Lui destaca ainda que a eletroestimulação oferece resultados similares ao treino convencional com sessões menores, além de ter menor impacto muscular. Além disso, o personal trainer explica que o treino segue fazendo efeito mesmo após sua realização. “A sessão continua reverberando nas células musculares até 72 horas depois do término, assim como há gasto energético decorrente do treino neste período também.”

Já para os corredores, Vitor Morigge, coordenador da unidade Jardins do estúdio de eletroestimulação e-Body Brasil, explica que o rendimento tende a aumentar e ganhar em qualidade, bem como melhorar a postura, a força e o equilíbrio no assoalho pélvico.

E QUAIS SÃO OS RISCOS DA ELETROESTIMULAÇÃO?

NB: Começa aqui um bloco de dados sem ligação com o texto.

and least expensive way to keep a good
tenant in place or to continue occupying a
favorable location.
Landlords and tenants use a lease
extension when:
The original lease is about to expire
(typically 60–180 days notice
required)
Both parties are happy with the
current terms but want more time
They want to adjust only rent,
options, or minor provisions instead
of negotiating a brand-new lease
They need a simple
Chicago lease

A recomendação antes de qualquer treino, inclusive o de eletroestimulação, é passar por uma avaliação clínica, tanto para analisar o nível de atividade quanto se há qualquer alteração renal. “Quando se faz muita atividade muscular, os músculos liberam creatina, que, em excesso, pode gerar alteração renal”, explica Castro.

Morigge afirma que pessoas com epilepsia, marca-passo cardíaco artificial, implantes médicos ativos, hérnia de parede ou inguinal, tuberculose, distúrbios circulatórios graves e hemofilia, além de grávidas, não podem realizar o treino.

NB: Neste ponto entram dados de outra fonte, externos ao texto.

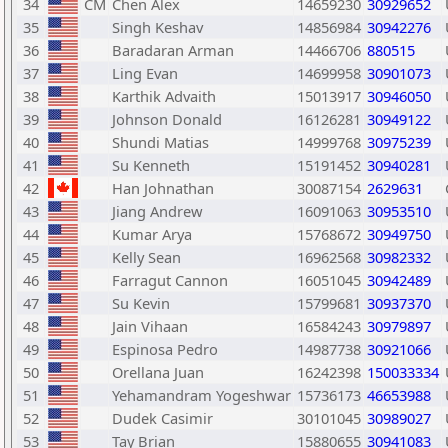
34
CM
Chen Alex
14659230
30929652
35
Singh Keshav
14856984
30942276
36
Baradaran Arman
14466706
880515
37
Ling Evan
14699958
30901073
38
Karthik Advaith
15013917
30946050
39
Johnson Donald
16126281
30949122
40
Shundi Matias
14999768
30975239
41
Su Kenneth
15191452
30940281
42
Han Johnathan
30087154
2629631
43
Jiang Andrew
16091063
30953510
44
Kumar Arya
15768672
30949750
45
Kelly Sean
16962568
30982332
46
Farragut Cannon
16051045
30942489
47
Su Kevin
15799681
30937370
48
Jain Vihaan
16584243
30979897
49
Espinosa Pedro
14987738
30921066
50
Orellana Juan
16242398
150033334
51
Yehamandram Yogeshwar
15736173
46653988
52
Dudek Casimir
30101045
30989027
53
Tay Brian
15880655
30941083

Outro ponto de atenção é quanto ao excesso de treinamento. O estúdio e-Body Brasil só autoriza duas sessões semanais, por exemplo. “Caso se queira fazer outros tipos de exercícios físicos, não há problema algum, desde que respeitado o descanso do corpo. Em dias de treino de eletroestimulação, não recomendamos ir à academia ou fazer um treino funcional, pois há sobrecarga”, explica Lui.

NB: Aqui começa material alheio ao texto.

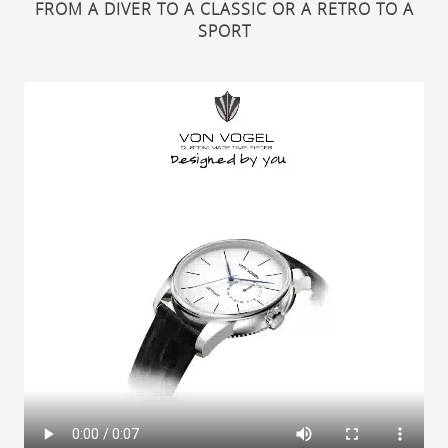
FROM A DIVER TO A CLASSIC OR A RETRO TO A
SPORT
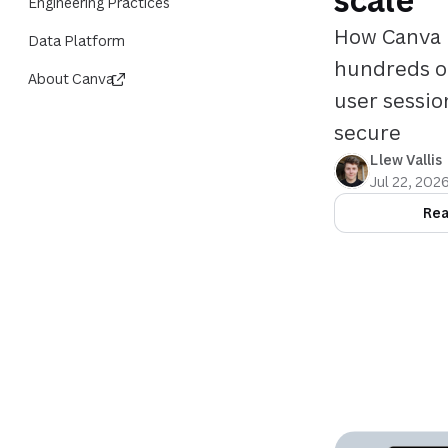
Engineering Practices
How Canva 
Data Platform
hundreds of
About Canva
user sessio
secure
Llew Vallis
Jul 22, 202
Rea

Castro complementa que esse descanso se faz necessário. “Mesmo com a musculação tradicional, o ideal é que o músculo tenha 48 horas de repouso”, explica.“O treino de EMS vai pegar todas as cadeias musculares, e a princípio não precisa complementar com musculação tradicional.”

Apesar de seus benefícios, em especial para quem tem baixa aptidão física, a eletroestimulação acaba tendo como desvantagem o preço. Um treino personalizado de 20 minutos (uma vez por semana) custa a partir de R$ 110, no estúdio e-Body Brasil, segundo Morigge. Há planos mensais, trimestrais, semestrais e anuais, que variam de acordo com o local onde será realizado.

O treino de eletroestimulação foi realizado a convite da miha.